We know for equivalence relations that $$A \sim B \implies B \sim A$$ $$A \sim B \text{ and } B \sim C \implies A \sim C$$

Does it follow that $$A \not \sim B \implies B \not \sim A$$ and $$A \not \sim C \implies A \not \sim B \text{ or } B \not \sim C?$$

I want to prove that

If $f: A \to B$ and the range of $f$ is uncountable, then the domain of $f$ is uncountable.
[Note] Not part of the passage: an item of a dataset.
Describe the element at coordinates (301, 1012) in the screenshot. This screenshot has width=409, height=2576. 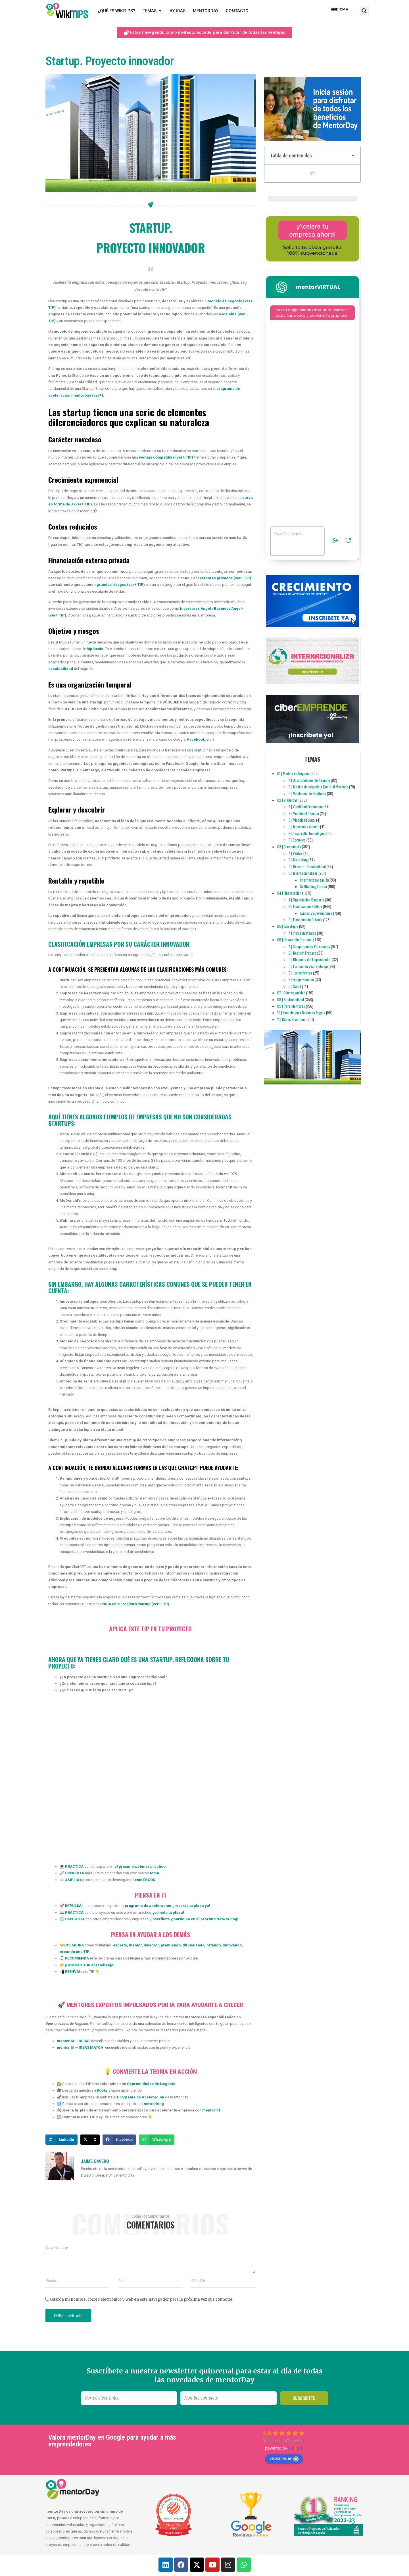 I see `10 | Escuela para Business Angels` at that location.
Two sets $A_0$ and $B_0$ are equivalent if there exists a bijection between them, which we define a set to be countable if there exists a bijection between the set and the natural numbers.

Here's what I tried:

PROOF: Suppose the domain of $f$, $A$ is countable. Then $A \sim \mathbb N$. Since the range of $f$ is uncountable and the range of $f$ is a subset of $B$, this implies that $B$ is also uncountable. Thus, we have $$A \sim \mathbb N \tag{$A$ is countable}$$ $$B \not \sim \mathbb N \tag{$B$ is not countable}$$ $$A \not \sim B,$$ because one is countable, and the other is not, so there does not exist a bijection between the two. $$A \not \sim B \not \sim \mathbb N$$ $$A \not \sim \mathbb N \not \sim B,$$ which is a contradiction since we assumed $A$ is countable $\implies A \sim \mathbb N$.

Are the last two steps valid? I feel like they contradict the contrapositive of the transitive property.